Здравствуйте мои родные!

С огромным приветом к Вам боец Красной Армии, артиллерист батареи Гена.

Дела у меня идут очень хорошо. Наконец-то, я нашёл своё место. Ну, напишу о своём быте.

Как узнали, что я краснодеревщик, начались споры, куда и к кому мне идти, и старшина стал задумываться, как бы ему меня оставить в батарее. И пристроил меня каптёрщиком. Да, ещё одна новая профессия, что в переводе означает хозяйственник. В моём подчинении: метла, лопата, грабли, носилки и т.д. Кстати, человек, занимающий эту скромную должность, очень ценится у сержантов. Я освобождён от стройки, от уборок, от всяких таких работ, от которых мне тошно, а сижу, выдаю хоз. инвентарь под расписку. Вечером принимаю. Я доволен, хоть не вкалываешь, а то с 6-го на 7 мая всю ночь, т.е. 24 часа, не спал, разгружали кирпичи, проклинал службу, а на другой день: «Боец, Вы приступаете к должности каптёр». Видно, всевышний услышал. Вот так и идут дни, жду писем, скучаю. Девятого мая покормили празднично, дали по две конфеты и булочку на обед, сводили в кино, не гоняли, а последнее — это самое приятное. 19 мая (не точно, я сообщу) присяга. Приезжать ко мне можно, хоть каждый день. На этом всё, спасибо за письмо Сашеньке и тебе, Маина, пишите чаще, что творится в Питере. Привет всем от солдата. Я не болею, кушаю кашу и закаляюсь, как сталь. Чао!

 

На гуцульском ковре, который я привезла из Закарпатья, на сером дивном с разноцветными ромбами гуцульском ковре сидим — Маина и я. Она у чёрного столика под лампой на деревянной досточке с изображением совы, я — у книжного шкафа с альбомами Шагала, Каплана, Рериха. Мы заняты делом. Маина рассказывает то, что ей надо знать к экзамену по автоматике так, чтобы я поняла. Вроде бы и в самом деле понимаю, но пересказать не смогла бы. Слов для этого у меня нет. А может быть, нет такой памяти. Уравновешенный мост, неуравновешенный мост. И-регулятор, П-регулятор. Но что, конечно, я умею — это педагогично вразумлять, и я педагогично (а может, мне только кажется) вразумляю Маину, что химия — одна из интереснейших областей знаний, потому что посвящена изучению природы, жизни процессов. Маина не возражает. Молчит. А если начинает говорить, то слова полны скуки.
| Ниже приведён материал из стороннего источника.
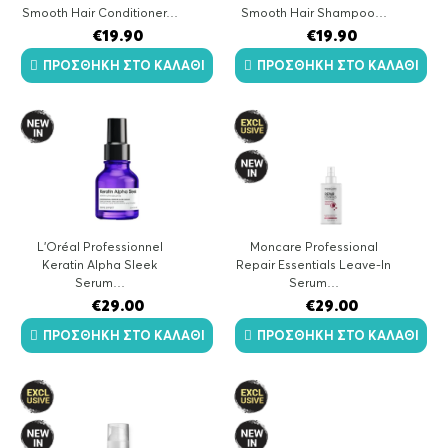
Smooth Hair Conditioner…
Smooth Hair Shampoo…
€
19.90
€
19.90
ΠΡΟΣΘΉΚΗ ΣΤΟ ΚΑΛΆΘΙ
ΠΡΟΣΘΉΚΗ ΣΤΟ ΚΑΛΆΘΙ
L'Oréal Professionnel
Moncare Professional
Keratin Alpha Sleek
Repair Essentials Leave-In
Serum…
Serum…
€
29.00
€
29.00
ΠΡΟΣΘΉΚΗ ΣΤΟ ΚΑΛΆΘΙ
ΠΡΟΣΘΉΚΗ ΣΤΟ ΚΑΛΆΘΙ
Но она очаровательна. Мои глаза любуются ею. Она сидит, прислонив голову к белым обоям стены, свет из окна выделяет её профиль, нос, девичьи губы, прелестный изгиб подбородка, выделяет скуластую щёку, освещает руку.

— Человек — тоже автоматическая система регулирования, — говорю я. — Когда ты огорчена, по-другому у тебя работает память. (Может быть, она поймёт, что на основе своей химии она узнаёт о жизни вообще.)

— Зачем эти общие слова? — говорит Маина.

— Уже цветёт шиповник. Ты заметила? — говорю я.

— Да? — удивляется Маина.

Но как только я снова произношу тираду о химии, голос Маины снова вежлив, и только. Все так учатся, как она, а преподавателя надо вообще побить, подговорить двух парней и побить.

Как это трудно определить — в чём прелесть лица Маины! Я много думала об этом, но признаю своё бессилие об этом сказать. Все мои попытки — это приблизительность.

Но вот эта приблизительность. Как Даниэлька, видя близкого человека, родное лицо, всем лицом сияет ответно, так её лицо — всё время. Лицам. Радости молодости. Стуку юного своего сердца. Такое впечатление, что под кожей лица всегда горит свечечка и распространяет свой ровный свет на всё лицо. Не то что улыбка освещает лицо, а всё лицо — улыбка. Внутренняя свечечка — вот лицо Маины.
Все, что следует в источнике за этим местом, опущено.